Of course, there are fewer high performers and more average or low performers, although not all “low performers” are created equally. “You could be a low performer because you’re new and learning,” said Stup during the Northeast Dairy Management Conference. “Or you could be a problem.”
The agricultural workforce specialist with Cornell Cooperative Extension shared more data which found that high-performing employees can be three to 10 times more productive than average performers. So, Stup encouraged focusing efforts to retain employees on those high performers in the top 20% in productivity. However, this doesn’t mean we let low performers “get away with” poor behavior, he added.
Performance and potential
To illustrate this approach, Stup outlined four categories of employees:
- “Stars:” high present performance with high future potential
- “Workhorses:” high present performance but low future potential
- “Question marks:” low present performance but high future potential
- “Deadwood:” low present performance and low future potential
He explained that assessing future potential can be done by asking how the employee’s abilities match with opportunities in their role and higher roles, if they have shown interest in further learning and how committed they are to the farm, and what their career goals are.

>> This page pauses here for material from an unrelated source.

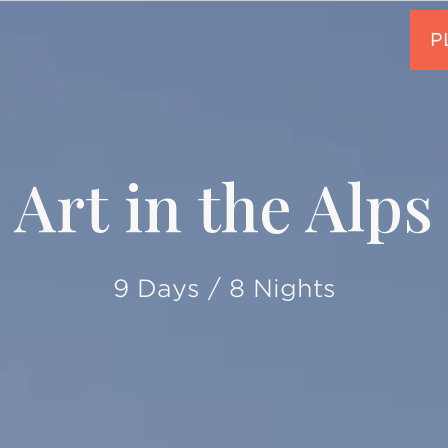
Art in the Alps
9 Days / 8 Nights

The “question marks” are often just inexperienced, so Stup advised providing coaching to develop them into stars. Conversely, if “deadwood” can’t be motivated into workhorses, they may need to be terminated. The current high performers — stars and workhorses — are where you want to focus retention efforts.
Stup said to retain “stars” by taking steps to accelerate their development. Expand their role, provide cross training, encourage outside professional development, and facilitate coaching by higher level managers. Compensate them appropriately for added responsibilities, and work to develop their management and leadership abilities. Still, he recognized that burnout can happen. Make sure employees take time off, and work with them to identify if tasks away from their main priorities have creeped onto their plate.
“Workhorses” can sometimes get ignored in a business because they are good at getting the job done, Stup noted. Keep them motivated and productive, providing some new tasks and outside training. Positive feedback can go a long way, and they should also be fairly compensated for the value they bring to the team.
Build trusting relationships with both stars and workhorses by staying connected and discussing strategy. Make it a point to talk to these people every week so they know you see them, Stup said. Maintain engagement by providing more responsibility, scheduling their own work if possible, and involving them in continuous improvement. “Any time they feel like they have more control over their own work, they’re going to be more committed,” Stup explained.
No matter what the personality, you can also work to retain good employees by attracting and hiring the right people then effectively onboarding, training, and developing them. Compensate competitively, improve relationships, and engage employees with choice and participation, Stup added.